Where does Web bibliographies' author information come from?
Where does Web bibliographies’ author information come from?

Web pages cited with personal author identification in 12 longer Web bibliographies and a collection of 19 shorter Web bibliographies were investigated. With one exception, the personal author names could be matched in the visible text of the great majority of pages. Metatags (both for authors and for descriptions) and page titles rarely added any author information. In some cases, frames or inline graphics appeared to be the sources used. Somewhat more frequent probable sources were linked pages, such as home pages.

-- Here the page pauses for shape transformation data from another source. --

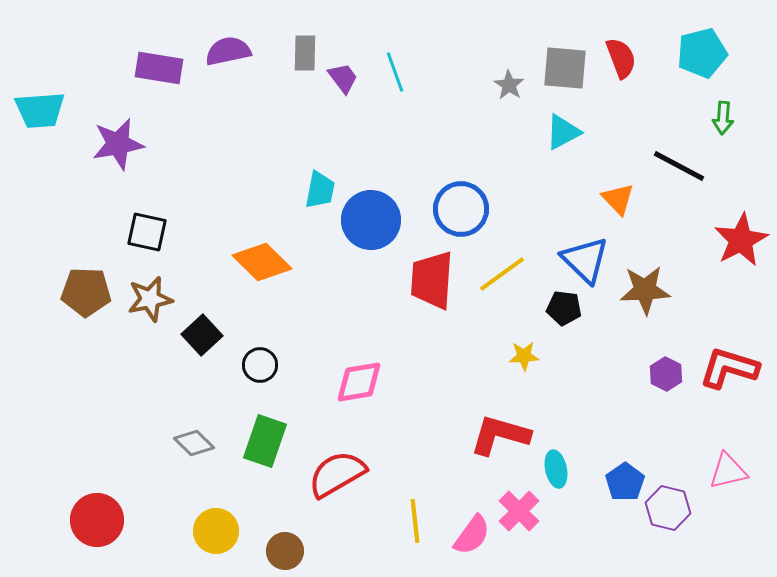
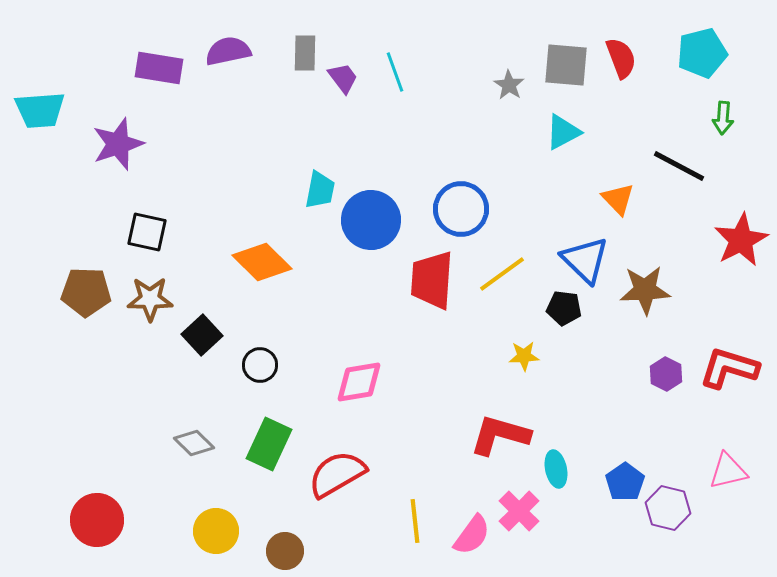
gray square at (565, 68): moved 1 px right, 3 px up
purple star at (118, 144): rotated 8 degrees counterclockwise
brown star at (150, 299): rotated 12 degrees clockwise
green rectangle at (265, 441): moved 4 px right, 3 px down; rotated 6 degrees clockwise
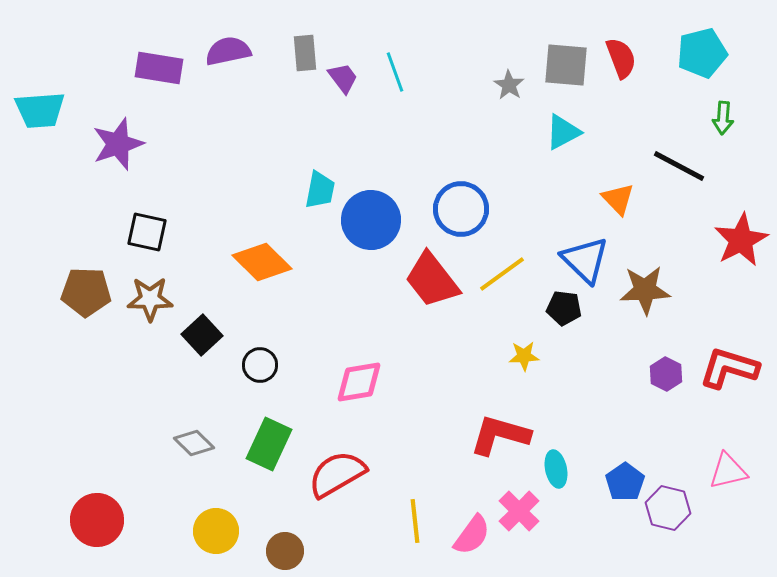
gray rectangle at (305, 53): rotated 6 degrees counterclockwise
red trapezoid at (432, 280): rotated 42 degrees counterclockwise
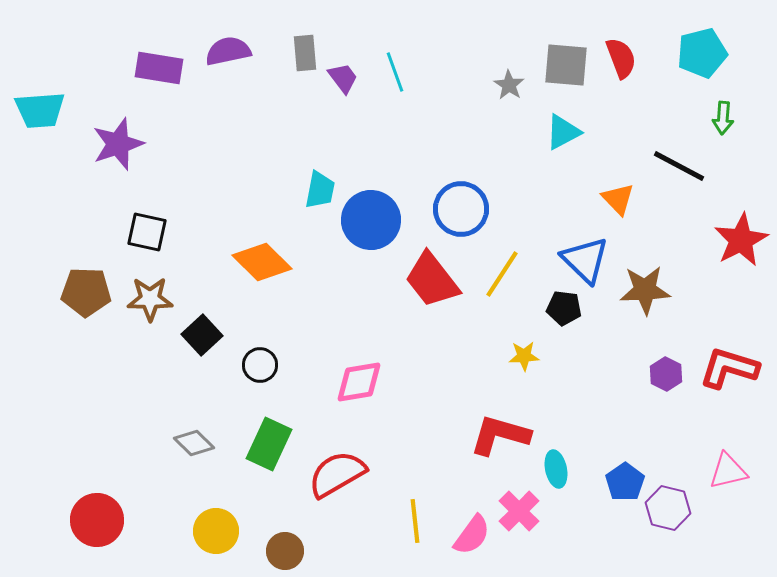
yellow line at (502, 274): rotated 21 degrees counterclockwise
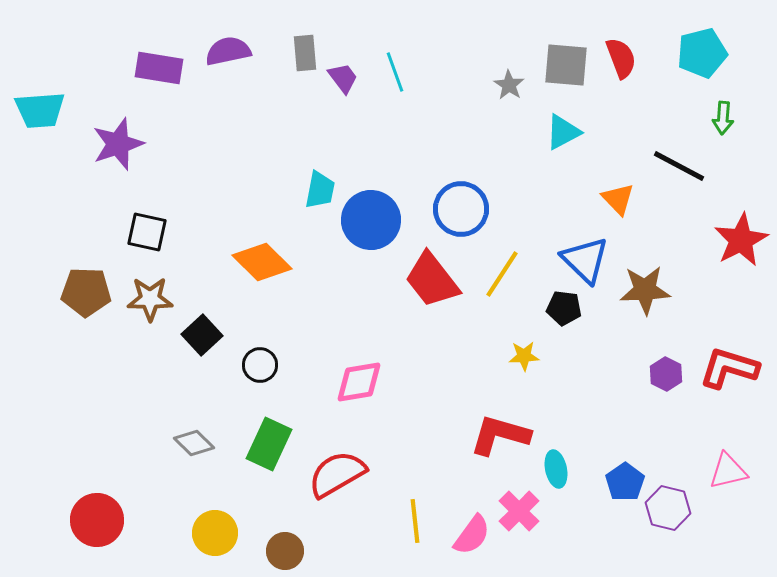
yellow circle at (216, 531): moved 1 px left, 2 px down
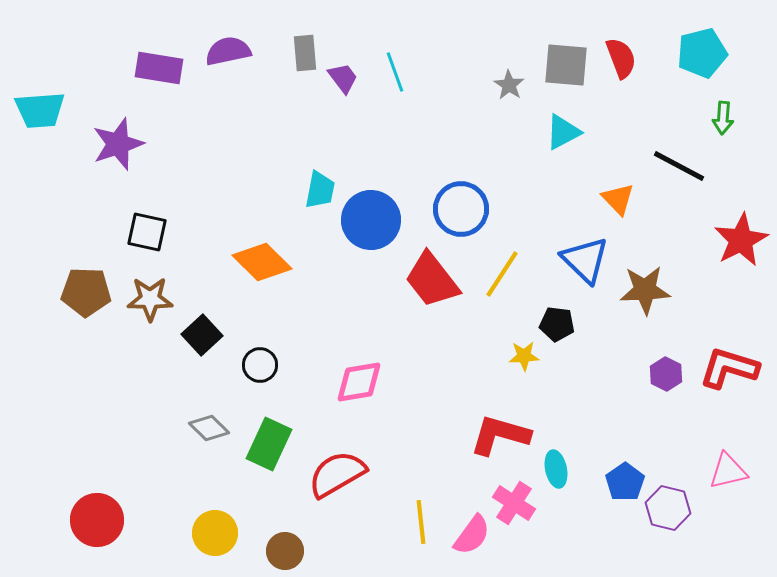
black pentagon at (564, 308): moved 7 px left, 16 px down
gray diamond at (194, 443): moved 15 px right, 15 px up
pink cross at (519, 511): moved 5 px left, 8 px up; rotated 12 degrees counterclockwise
yellow line at (415, 521): moved 6 px right, 1 px down
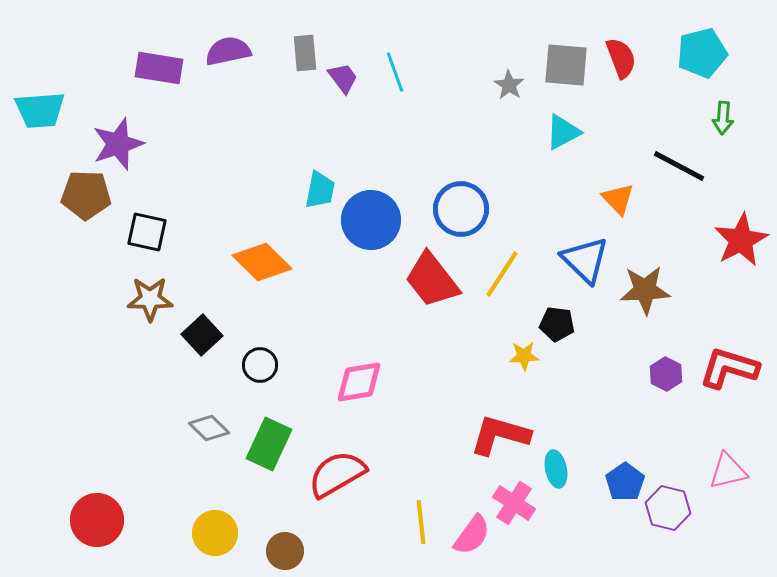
brown pentagon at (86, 292): moved 97 px up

One way or the other, titles can be identified for the great majority of Web pages. Around 88 to 96 percent of pages have been found to contain a title element (Craven, 2003). Apparent titles (titles as they would appear to be from viewing the beginning of the page in the browser, often coded as h1 elements) are almost as common as tagged titles; and a recent study of 16 Web bibliographies (Craven, 2002), found that the latter were almost always preferred in citations.

Other constituents of conventional bibliographic description, however, may be considerably harder to determine. For example, the date is often not indicated on a page, or an indicated date does not correspond to the actual date of the contents; examining the HTTP header may, or may not, yield a date for the file, depending on the configuration of the server.

Authorship or responsibility is also often unclear. Even when authorship may be deduced, the context in which an author is named is quite unpredictable. A metatag may be employed for this purpose, but this technique is not widely known, and common experience suggests that it is rarely applied. Authorship information is sometimes included in the title element. Sometimes, the responsible party may be inferred from a mailing address. What is most commonly recommended is for a phrase indicating responsibility to be included in the footer of the page, along with a date and contact information. Beginners are advised to look at the top or bottom of the page for author information (Savage, 2003). If the author is named nowhere on a page, it may be possible to deduce an answer by examining related pages on the same site; for example, by following a "Home" or "About us" link.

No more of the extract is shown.